What about on the spine? I agree it doesn’t fit the cover, but right now the spine, from top to bottom, is [art], [title], [art], “LessWrong”, [logo]. I wonder if it might make sense to either add a bit of whitespace at the top for the year, or at the bottom after the publisher info, such that it would look like “LessWrong ✵ 2019″. This way it’s subtle/understated, you don’t have to change the title, but if, in 5-10 years’ time, some of us have 2018-2027 on our bookshelves, and we want to find something we remember from 2023, we don’t have to pull out each one to look at the back cover (or, gasp, be organized).
Also, what were the considerations regarding size? I know the size you picked was because you found it’s what people are most likely to read, but I’m thinking that “book you might take to read in a coffeeshop or on a train” and “book you keep on your bookshelf at home” (which ozziegooen seemed to be making reference to above) are different aesthetics—that is, I might assume the latter to be much heftier than the former, more like an academic journal than a pocketbook. Actually, I wonder then if it might make sense if it might make sense to abandon ship with the current book set—to do the yearly wrap-ups as journal-style publications (that is, single-volume instead of five, larger, simpler cover—you may not have seen it, but I’m thinking American Affairs-style), and then publish a set of best-all-time books (like Howie Lempel mentioned) in this nice size.
Yeah, we did originally plan to put something like that in the spine, but the spine was actually the hardest part of the whole design to get right. We went through at least 10 iterations of it, with literally all but the latest one looking completely hideous (according to me). It’s possible we could have fit an additional thing on there, but when we finally got something that looked good, I just locked it in and moved on, since we were like a week away from our final print deadline.
Other timeless but year-of-publication restricted anthologies like “Year’s Best Dark Fantasy and Horror” and “Year’s Best Science Writing” have either “Nth annual” or [year the entries were published] prominently on the title. This is an established convention. The problems of “what the hell book did I read that in?”, “Finding the books on Amazon” and “Have I read this already? Who’s to say.” seem much bigger to me than a fraction of the audience that hasn’t picked up that convention AND will be blocked from reading by it.

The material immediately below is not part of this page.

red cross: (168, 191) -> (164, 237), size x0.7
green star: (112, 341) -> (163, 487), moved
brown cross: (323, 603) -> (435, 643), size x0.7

I think a “Nth annual” is a good thing. It will be on the Amazon page (still not fully sure what the series title will be, by default something like “Best of LessWrong”), and of course we will have a section on the site that will organize the books in order, after we released more than one. But having each individual book be prominently stand-alone seems pretty important to me, and also having a prominent series title for the first book, or book set, in a series seems also kind of unnecessary to me. If we’ve done three of those, then maybe there is a benefit that people get from knowing what series it is part of, but for the first one, the info seems really unnecessary for the vast majority of readers.
I also don’t want to commit us too hard to doing a book every year. Like, I know we want to do a book for this year’s (2019) review, but I really don’t know yet whether we will do one for next year, and also the book for this year’s review might look so totally different that putting them in a series doesn’t really make sense. Starting a whole series title and then abandoning it seems pretty bad to me, if you don’t even know whether it will have more than two entries.